| behind those smile, lies this timid girl. |
[Apr. 13th, 2008|08:21 pm] |
i am too drained from going to school and work at the same time, sometimes i feel like just giving up. do nothing, just do nothing. as much as i hate going to school, i finally am adapting well to my course and the things i learn. but one thing to it is that i really dont know where i'd go after this. like i dont have a proper aim in life. i think i have to start thinking about it. whut am i going to be in 10 years time? problems just keeps coming in and i seriously am sick and tired of handling each and every one of it. i feel like im breaking and falling. how i wish i could just live a carefree life and care about nothing except being happy? doing things i love to do and just basically live life like how i want it to be.
dear god, give me the strength to ignore, once again. i was doing perfectly fine, i swear. but i suddenly lost that grip. my steady feet failed me. and i feel lost and incomplete. just bring me back to where i was, its just that one thing i ask for. strength. give me the strength to be strong. and face all of it, dont chicken out. ): i havent lost faith in you. be with me always,
thankyou.
oh paranoia. you're a habit i need to break.
& just so everybody knows, i havent seen my boyfriend since last thursday and i miss him, alot. we are too caught up with school and work and i swear spending time with each other just once a week, is not enough. i havent had the time to spend time with the people i want to meet badly, i am losing out. i miss my bestfriend i cant wait for her to come back at the end of the year where we can have the time of our lives just having so much fun. i cant wait. i really cant.
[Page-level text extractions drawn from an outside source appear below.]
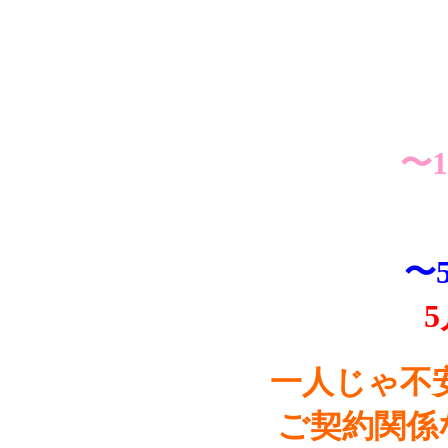
〜
〜
一人じゃ不
ご契約関係な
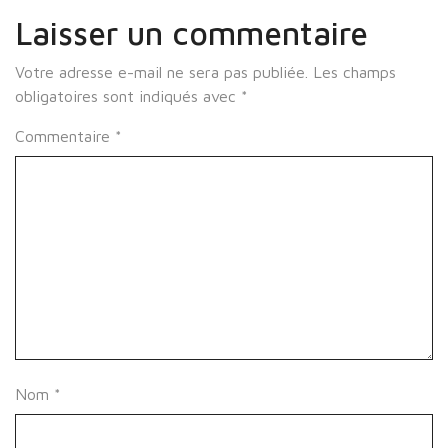
Laisser un commentaire
Votre adresse e-mail ne sera pas publiée.
Les champs
obligatoires sont indiqués avec
*
Commentaire
*
Nom
*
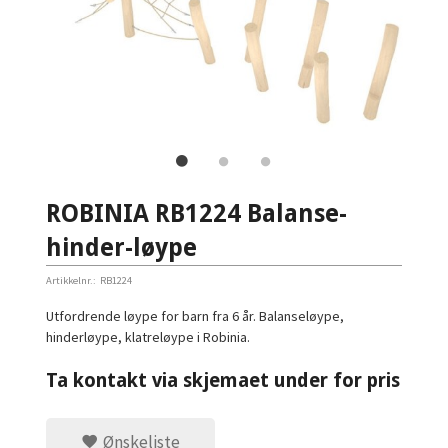
ROBINIA RB1224 Balanse-
hinder-løype
Artikkelnr.:
RB1224
Utfordrende løype for barn fra 6 år. Balanseløype,
hinderløype, klatreløype i Robinia.
Ta kontakt via skjemaet under for pris
Ønskeliste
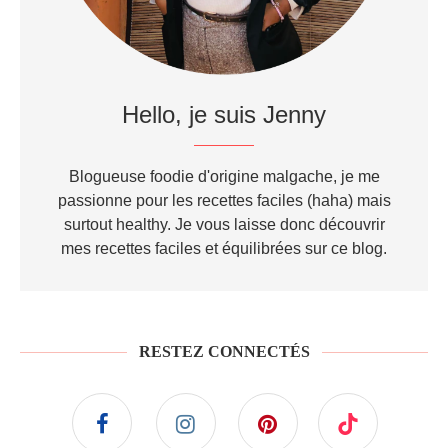
Hello, je suis Jenny
Blogueuse foodie d'origine malgache, je me
passionne pour les recettes faciles (haha) mais
surtout healthy. Je vous laisse donc découvrir
mes recettes faciles et équilibrées sur ce blog.
RESTEZ CONNECTÉS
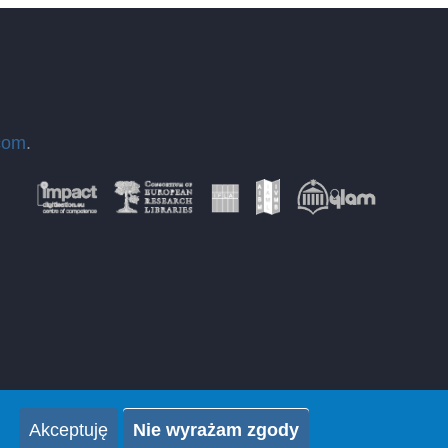
com
.
Akceptuję
Nie wyrażam zgody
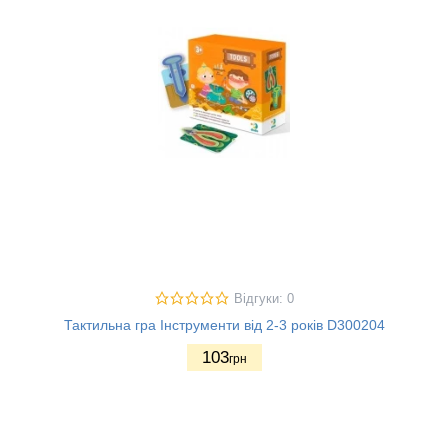
Відгуки: 0
Тактильна гра Інструменти від 2-3 років D300204
103
грн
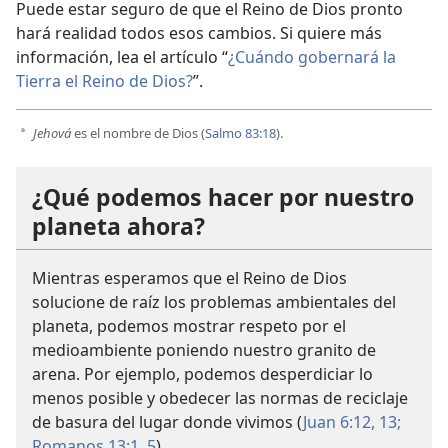
Puede estar seguro de que el Reino de Dios pronto
hará realidad todos esos cambios. Si quiere más
información, lea el artículo “
¿Cuándo gobernará la
Tierra el Reino de Dios?
”.
Jehová
es el nombre de Dios (
Salmo 83:18
).
a
¿Qué podemos hacer por nuestro
planeta ahora?
Mientras esperamos que el Reino de Dios
solucione de raíz los problemas ambientales del
planeta, podemos mostrar respeto por el
medioambiente poniendo nuestro granito de
arena. Por ejemplo, podemos desperdiciar lo
menos posible y obedecer las normas de reciclaje
de basura del lugar donde vivimos (
Juan 6:12, 13;
Romanos 13:1,
5
).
sister's chalet coming up next, and i can hardly wait. for now, its back t school work school work school work. i wish i could stop this never ending cycle. at once.
edited;
HAPPY 18TH MY DEAR GOOD FRIEND. i am really really really sorry i totally forgot your birthday yesterday. was too caught up with too many things, like work work work, i even forgotten one of my closest friends birthday! i hope you had fun on your birthday, and i hope me wishing you late wont have an impact on you. at least i wont feel that bad. (haha.) ughh. i feel like ive failed as a friend. i am reaally sorrry kay. so anyway, happy birthday natalie long xin mei. i love you always. really missed those times we spent together throughout the last 2 years in IJ and it was definitely great having you as my good friend. through goood times and bad. those memories, i'd never forget.